I asked, “How much do I owe you for the ticket?”
She smiled. “We’ll settle later.”
I said, “I really didn’t see this coming.”
“Of course, you did. You’re a spy. You saw that I wasn’t dressed for the office. I held the tickets. I already called the consulate. I stopped mentioning that I wanted to go with you. I came to the station. I held a taxi with your luggage in the trunk — along with mine. So what was your first clue?”
“All of the above, I guess.”
“So, stop acting surprised.”
“Right.”
“Do you want me along?”
“Yes.”
“Good. I’ll only stay in Nha Trang a few days, then I’m going back to Saigon.”
“Did you get a hotel?”
“No, we’ll find that hotel you stayed at on your R&R — if it’s still standing.”
I looked through the window of the vestibule door and saw that the coach was packed with people, luggage, crates, and just about everything except farm animals. I said, “We may be better off standing.”
She said, “It’s five or six hours to Nha Trang. We’ll buy two seats.”
The train was passing through the northern outskirts of Saigon, and I saw a jet fighter, a Russian-made MiG, coming in to land at what must have been Bien Hoa Airbase, my former home away from home.
A conductor came into the small vestibule, and Susan and he spoke. She counted out twelve singles, and he left. She said to me, “He’ll do the deal. He keeps the change.”

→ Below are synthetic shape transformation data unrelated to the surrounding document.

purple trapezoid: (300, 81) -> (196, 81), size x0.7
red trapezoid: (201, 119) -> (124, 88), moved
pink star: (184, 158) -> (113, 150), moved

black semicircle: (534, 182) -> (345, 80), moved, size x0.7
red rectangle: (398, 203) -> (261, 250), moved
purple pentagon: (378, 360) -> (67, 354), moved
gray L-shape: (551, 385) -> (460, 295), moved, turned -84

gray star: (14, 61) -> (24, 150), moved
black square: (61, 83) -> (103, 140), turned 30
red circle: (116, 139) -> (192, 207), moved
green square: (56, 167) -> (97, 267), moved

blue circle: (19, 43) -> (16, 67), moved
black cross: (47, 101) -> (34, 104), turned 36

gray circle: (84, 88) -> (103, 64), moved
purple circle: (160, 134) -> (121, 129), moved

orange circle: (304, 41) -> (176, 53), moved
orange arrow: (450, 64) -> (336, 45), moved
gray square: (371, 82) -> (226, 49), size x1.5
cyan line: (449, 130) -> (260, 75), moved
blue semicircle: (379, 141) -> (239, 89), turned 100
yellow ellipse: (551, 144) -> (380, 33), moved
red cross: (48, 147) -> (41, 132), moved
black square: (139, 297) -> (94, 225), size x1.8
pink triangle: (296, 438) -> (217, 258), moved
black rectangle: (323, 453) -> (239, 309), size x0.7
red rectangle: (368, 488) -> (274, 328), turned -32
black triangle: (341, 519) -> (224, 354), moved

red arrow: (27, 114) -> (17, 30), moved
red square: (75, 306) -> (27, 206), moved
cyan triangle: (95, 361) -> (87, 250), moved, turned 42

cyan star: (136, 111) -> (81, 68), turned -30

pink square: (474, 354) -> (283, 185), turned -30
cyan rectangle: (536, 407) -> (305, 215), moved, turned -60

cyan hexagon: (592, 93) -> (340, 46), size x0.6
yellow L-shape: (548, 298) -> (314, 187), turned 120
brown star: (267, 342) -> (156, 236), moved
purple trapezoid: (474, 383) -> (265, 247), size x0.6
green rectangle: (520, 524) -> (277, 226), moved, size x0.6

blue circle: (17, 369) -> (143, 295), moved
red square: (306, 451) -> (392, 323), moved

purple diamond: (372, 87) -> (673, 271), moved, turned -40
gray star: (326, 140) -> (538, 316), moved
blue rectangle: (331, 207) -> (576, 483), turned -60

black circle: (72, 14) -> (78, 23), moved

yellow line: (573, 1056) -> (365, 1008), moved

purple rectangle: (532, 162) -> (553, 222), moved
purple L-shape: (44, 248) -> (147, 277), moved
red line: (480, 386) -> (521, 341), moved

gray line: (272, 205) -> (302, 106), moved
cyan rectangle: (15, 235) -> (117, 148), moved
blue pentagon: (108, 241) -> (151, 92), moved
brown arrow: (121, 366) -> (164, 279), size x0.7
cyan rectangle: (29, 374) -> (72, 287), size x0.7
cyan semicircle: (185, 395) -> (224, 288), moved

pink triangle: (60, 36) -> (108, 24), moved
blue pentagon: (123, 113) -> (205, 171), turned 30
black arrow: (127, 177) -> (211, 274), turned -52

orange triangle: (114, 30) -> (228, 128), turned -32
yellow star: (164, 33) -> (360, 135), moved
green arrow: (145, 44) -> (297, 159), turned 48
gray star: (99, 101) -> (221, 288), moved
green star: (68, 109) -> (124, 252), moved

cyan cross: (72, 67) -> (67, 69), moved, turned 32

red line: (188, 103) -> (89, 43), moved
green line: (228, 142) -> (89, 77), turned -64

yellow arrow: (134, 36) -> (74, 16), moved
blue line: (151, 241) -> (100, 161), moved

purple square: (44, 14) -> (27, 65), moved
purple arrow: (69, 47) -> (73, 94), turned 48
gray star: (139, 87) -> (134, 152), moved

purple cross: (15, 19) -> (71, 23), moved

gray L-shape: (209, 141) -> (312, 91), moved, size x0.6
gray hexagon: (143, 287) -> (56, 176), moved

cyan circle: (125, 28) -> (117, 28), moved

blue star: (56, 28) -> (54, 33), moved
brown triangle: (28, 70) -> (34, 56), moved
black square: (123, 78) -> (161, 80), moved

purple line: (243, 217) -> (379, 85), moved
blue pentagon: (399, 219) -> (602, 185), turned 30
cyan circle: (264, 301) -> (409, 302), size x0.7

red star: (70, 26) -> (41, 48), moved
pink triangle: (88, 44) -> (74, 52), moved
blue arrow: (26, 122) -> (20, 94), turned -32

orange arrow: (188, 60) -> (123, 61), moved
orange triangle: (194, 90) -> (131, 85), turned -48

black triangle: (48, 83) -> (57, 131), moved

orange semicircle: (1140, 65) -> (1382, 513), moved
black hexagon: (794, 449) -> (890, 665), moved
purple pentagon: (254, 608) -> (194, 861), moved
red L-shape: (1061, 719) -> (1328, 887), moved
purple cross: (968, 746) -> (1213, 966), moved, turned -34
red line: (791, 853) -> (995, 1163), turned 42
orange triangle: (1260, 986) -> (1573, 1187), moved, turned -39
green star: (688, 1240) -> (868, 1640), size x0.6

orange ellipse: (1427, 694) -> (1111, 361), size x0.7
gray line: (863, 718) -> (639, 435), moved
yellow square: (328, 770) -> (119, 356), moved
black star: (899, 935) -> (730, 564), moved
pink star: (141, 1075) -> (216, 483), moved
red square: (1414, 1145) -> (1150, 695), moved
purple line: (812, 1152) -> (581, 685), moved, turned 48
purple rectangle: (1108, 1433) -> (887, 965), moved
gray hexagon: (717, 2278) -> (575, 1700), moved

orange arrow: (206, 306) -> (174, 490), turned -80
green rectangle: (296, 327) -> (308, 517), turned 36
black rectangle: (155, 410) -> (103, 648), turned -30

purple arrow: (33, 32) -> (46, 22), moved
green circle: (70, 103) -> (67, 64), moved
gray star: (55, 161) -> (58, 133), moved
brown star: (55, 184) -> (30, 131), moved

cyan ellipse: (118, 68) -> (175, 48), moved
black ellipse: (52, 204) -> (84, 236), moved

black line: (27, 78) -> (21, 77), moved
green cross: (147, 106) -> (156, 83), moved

The tracks swung east now, toward the coast, and the Saigon sprawl rolled on with the train. I could see houses that were little more than shacks, and I remembered these from 1972, when almost a million refugees from the countryside had crowded into the relative safety of Saigon.
Susan said to me, “I really love the beach. Do you have a bathing suit?”
“Yes. Bathing suits in your luggage look touristy to government snoops going through your things.”
“You spies are really clever.”
“I’m not a spy.”
“That’s right.” She smiled. “I packed light, as you can see. Just a few days. I brought my swimsuit. The beach is supposed to be magnificent.”
“Is the beach topless?”
She smiled. “Always thinking. No, you can’t do that here. They go nuts. But at Vung Tau there are secluded spots where the French go to swim and sunbathe in the nude. But if you get caught by the local fuzz, you’ve got a problem.”
“Did you ever get caught?”
“I never went topless or nude. I’d love to, but I’m a resident, so I can’t claim ignorance.” She asked, “So you had an R&R in Nha Trang?”
“Yes. May 1968. The weather was good.”
“I thought you went someplace out of the country for R&R.”
“There were three-day in-country R&Rs available to people who did something to deserve it.”
“I see. And what did you do to deserve an in-country R&R?”
“I invented a new recipe for chili.”
She didn’t reply for a few seconds, then said, “I hope in the next few days you’ll feel comfortable enough to tell me about your experiences here.”
I replied, “And maybe you’ll tell me why you’re here and why you stay.”
She didn’t reply.
The train moved on, east across the Saigon River, through a landscape of rice paddies and villages.
I looked at Susan and saw that she was looking at me. We both smiled. She said, “What would you have done without me?”
I replied, “I don’t know, but I’ll find out after you go back to Saigon.”
She said, “After three days with me, you’ll be good to go.”
“After three days with you, I’ll need a three-day R&R.”
She smiled. “You keep up pretty good for an old guy. Do you swim?”
“Like a fish.”
“Hike?”
“Like a mountain goat.”
“Dance?”
“Like John Travolta.”
“Snore?”
I smiled.
She said, “Sorry. Just teasing.”
The train moved on, away from old Saigon, away from the new Ho Chi Minh City, north toward Nha Trang, and back to May 1968.